**Your assignment**: Copy out each line below in which the string "target" appears.

--- The data Enclosed Below ---

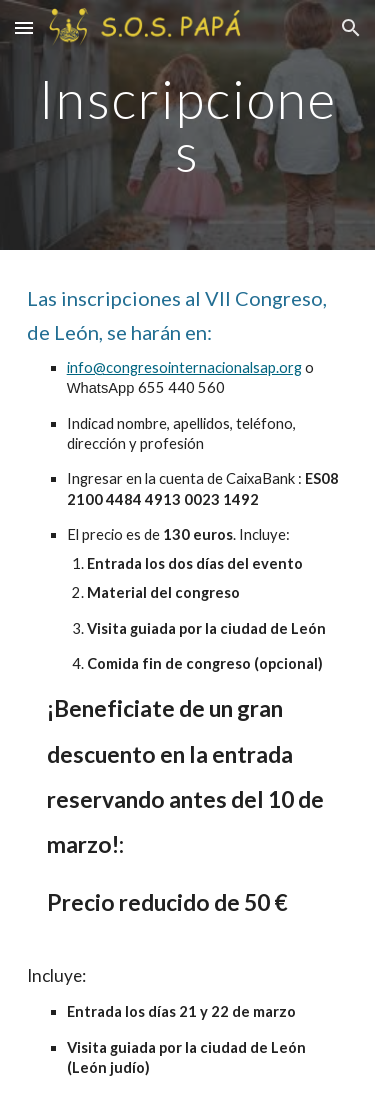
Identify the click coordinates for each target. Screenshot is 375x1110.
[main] (188, 125)
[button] (24, 27)
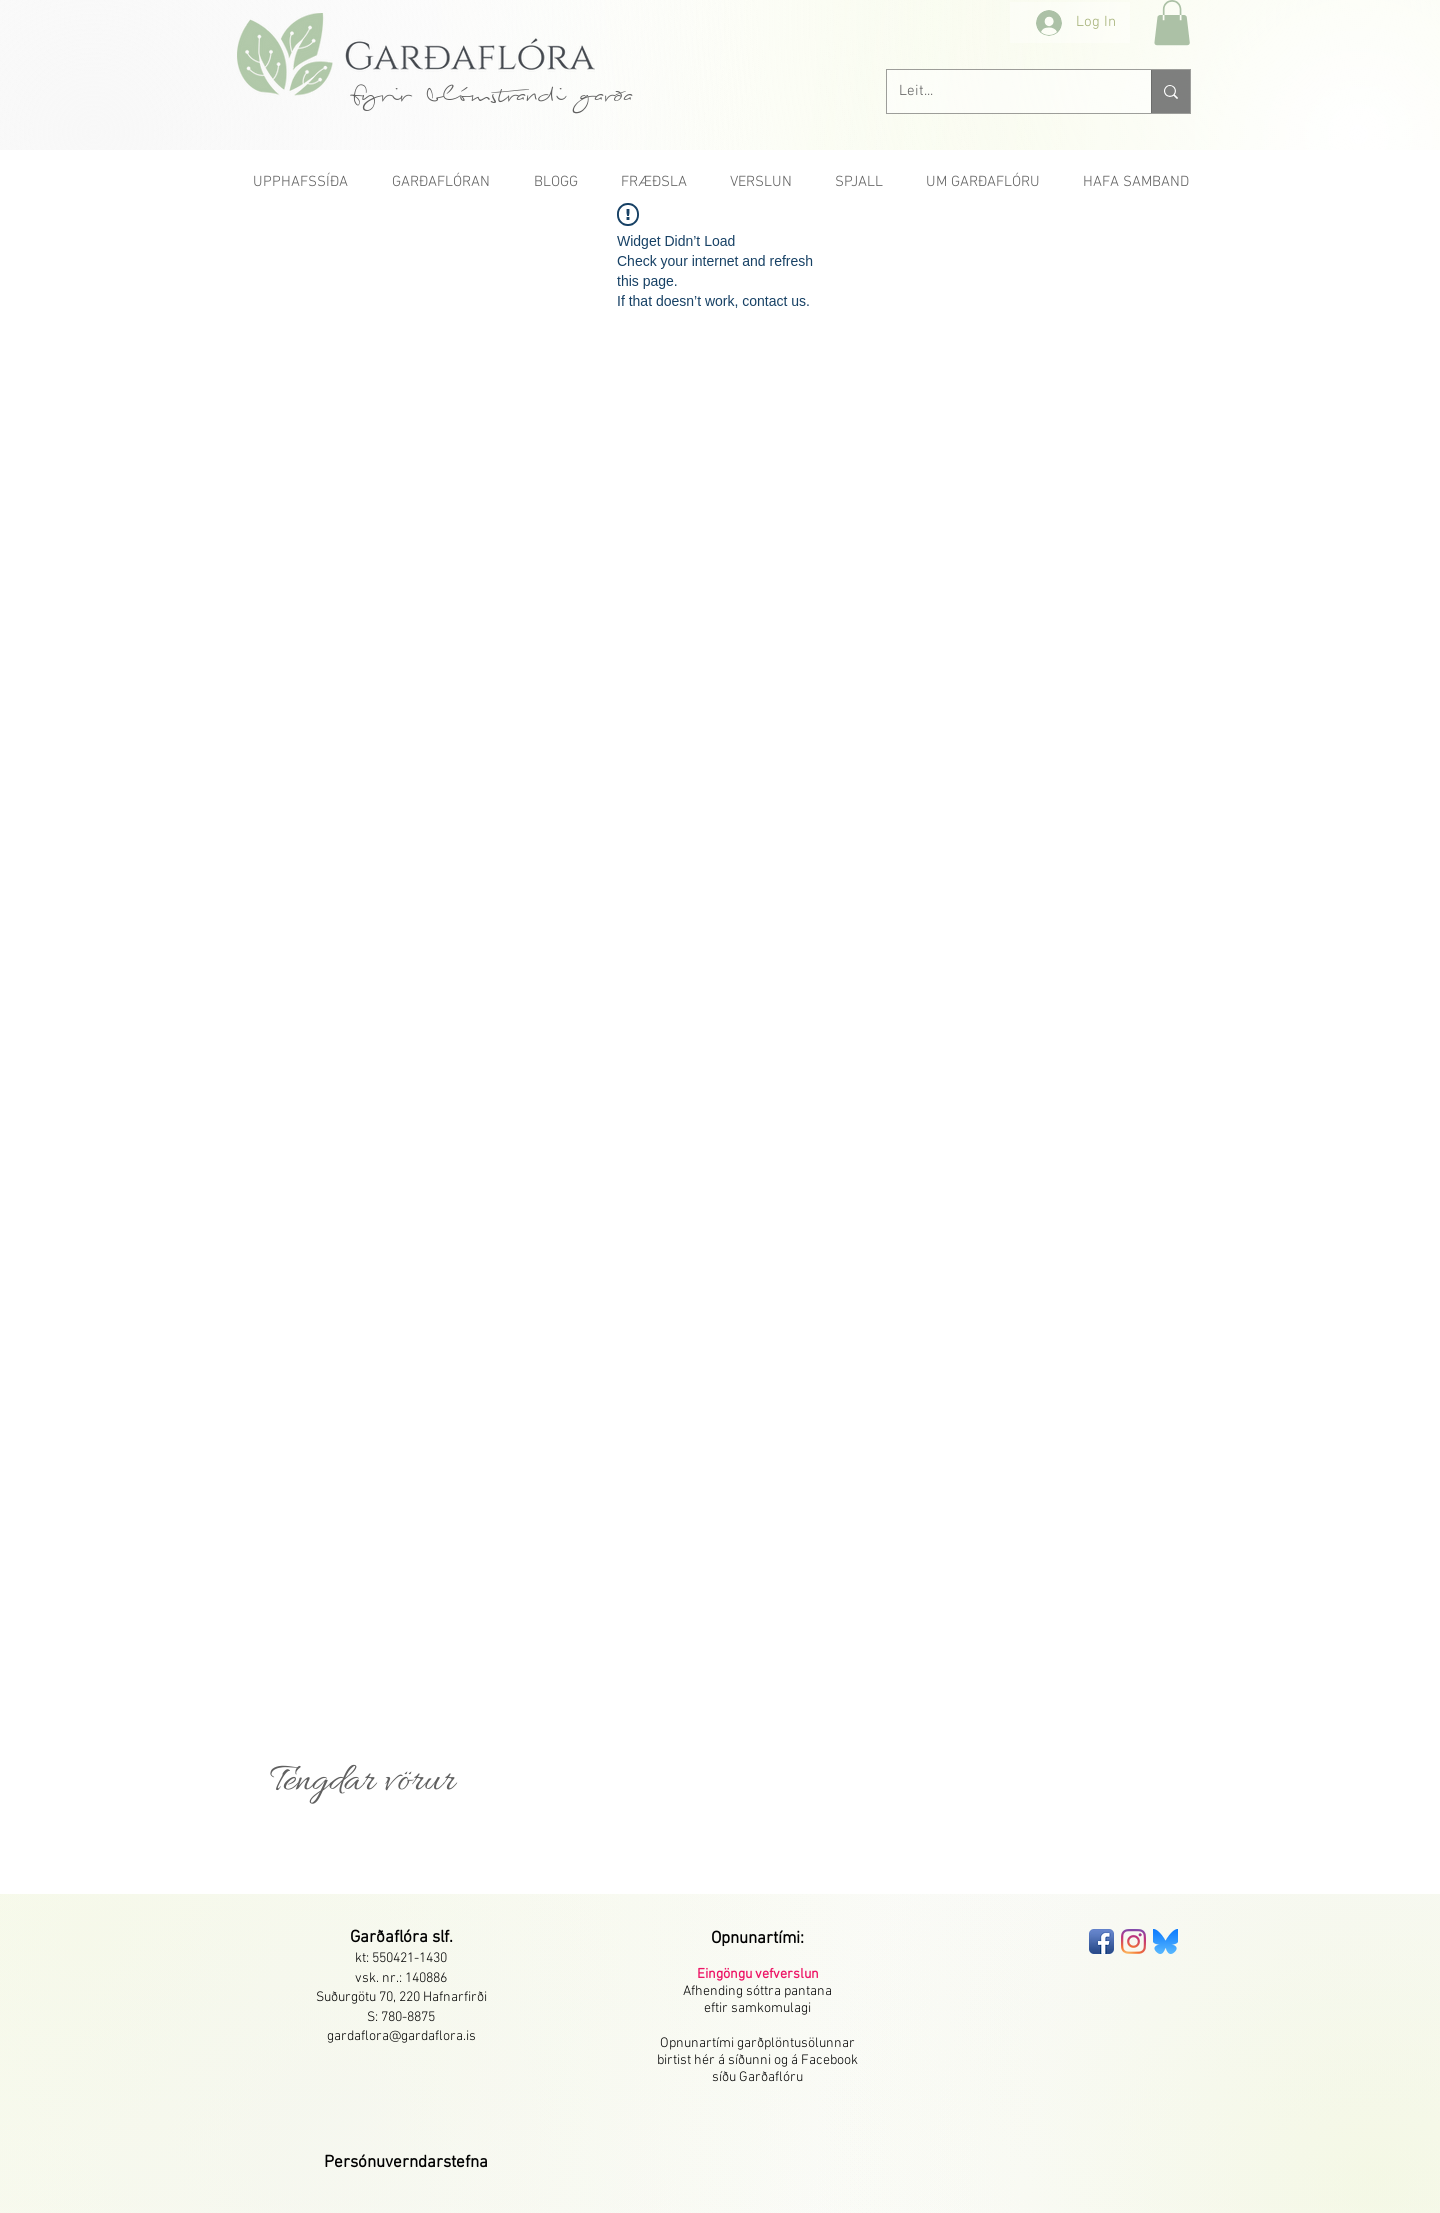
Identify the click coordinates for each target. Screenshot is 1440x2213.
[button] (1172, 22)
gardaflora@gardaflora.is (401, 2036)
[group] (720, 1855)
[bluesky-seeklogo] (1165, 1941)
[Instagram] (1133, 1941)
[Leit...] (1004, 91)
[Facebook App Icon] (1101, 1941)
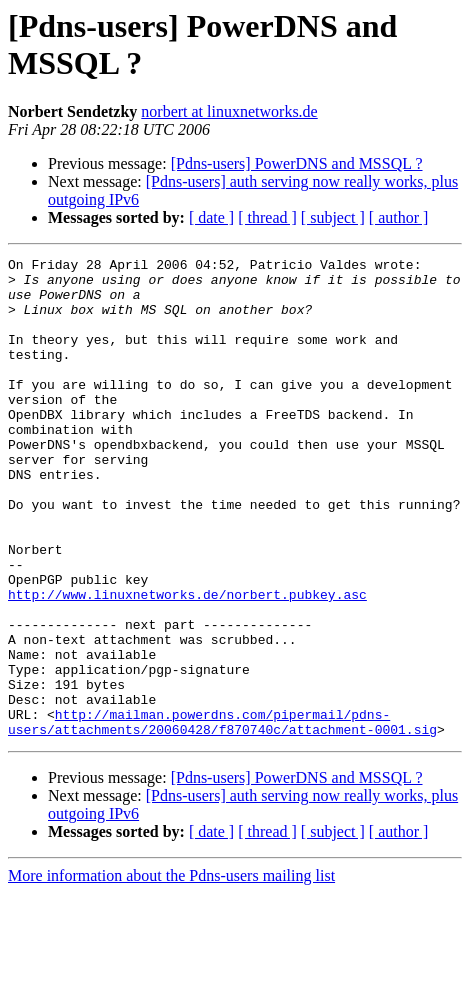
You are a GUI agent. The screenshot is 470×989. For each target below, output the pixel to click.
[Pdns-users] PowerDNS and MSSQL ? (297, 163)
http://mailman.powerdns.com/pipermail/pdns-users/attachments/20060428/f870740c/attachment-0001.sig (222, 816)
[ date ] (211, 217)
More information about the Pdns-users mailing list (171, 971)
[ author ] (399, 217)
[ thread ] (267, 217)
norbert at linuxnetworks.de (229, 111)
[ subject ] (333, 217)
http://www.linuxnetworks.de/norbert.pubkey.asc (187, 663)
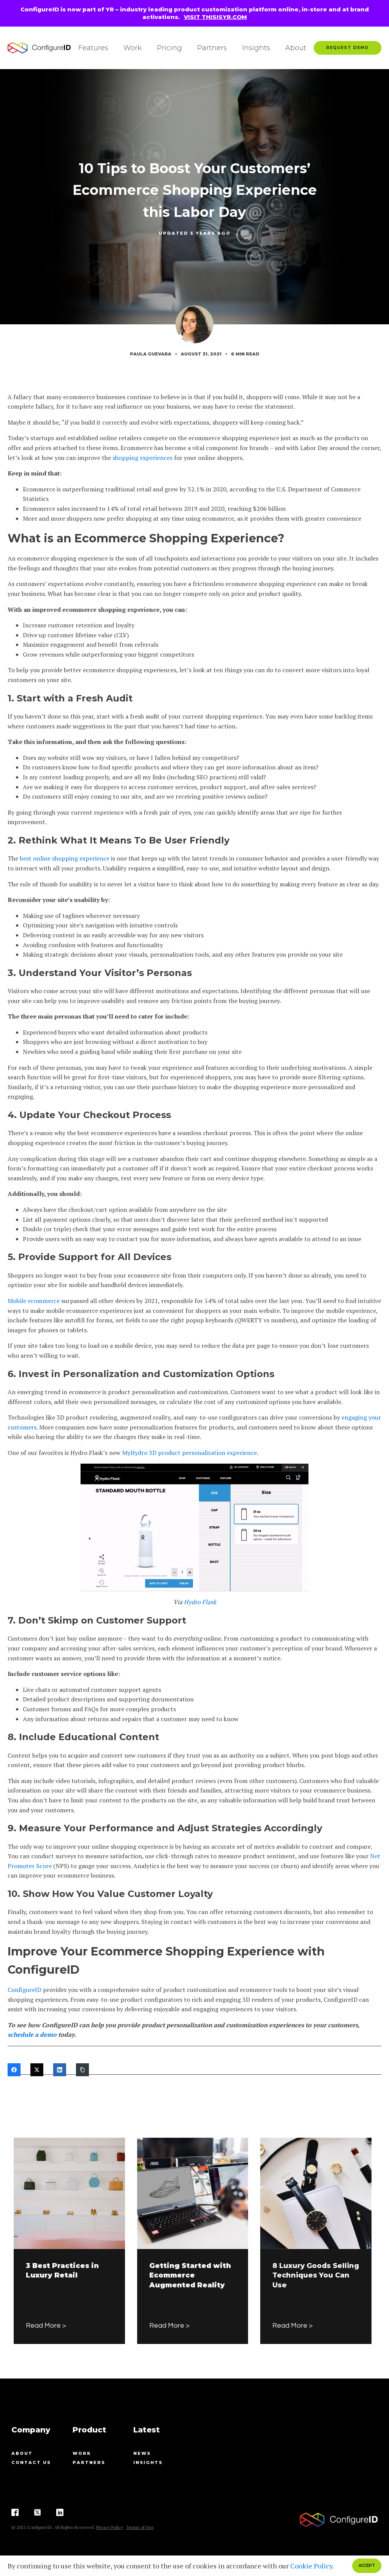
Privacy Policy (109, 2527)
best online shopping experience (64, 858)
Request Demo (347, 47)
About (295, 48)
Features (93, 48)
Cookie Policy (311, 2565)
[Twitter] (36, 2069)
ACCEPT (367, 2565)
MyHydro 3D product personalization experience (189, 1452)
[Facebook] (14, 2069)
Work (132, 48)
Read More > (46, 2325)
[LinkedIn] (59, 2069)
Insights (256, 48)
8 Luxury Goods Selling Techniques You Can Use (315, 2275)
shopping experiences (142, 457)
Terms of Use (140, 2527)
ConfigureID (24, 1989)
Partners (212, 48)
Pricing (169, 48)
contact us (31, 2462)
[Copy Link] (82, 2069)
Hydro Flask (200, 1602)
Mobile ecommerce (34, 1301)
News (142, 2453)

--- End of Enclosed The data ---

**Answer for this exercise**:
Identify the click coordinates for each target. Screenshot is 375x1110.
Identify the click coordinates for each target. Screenshot is 1440x2213.
You are a GUI agent. The screenshot is 470×989. For each target below, output the pixel to click.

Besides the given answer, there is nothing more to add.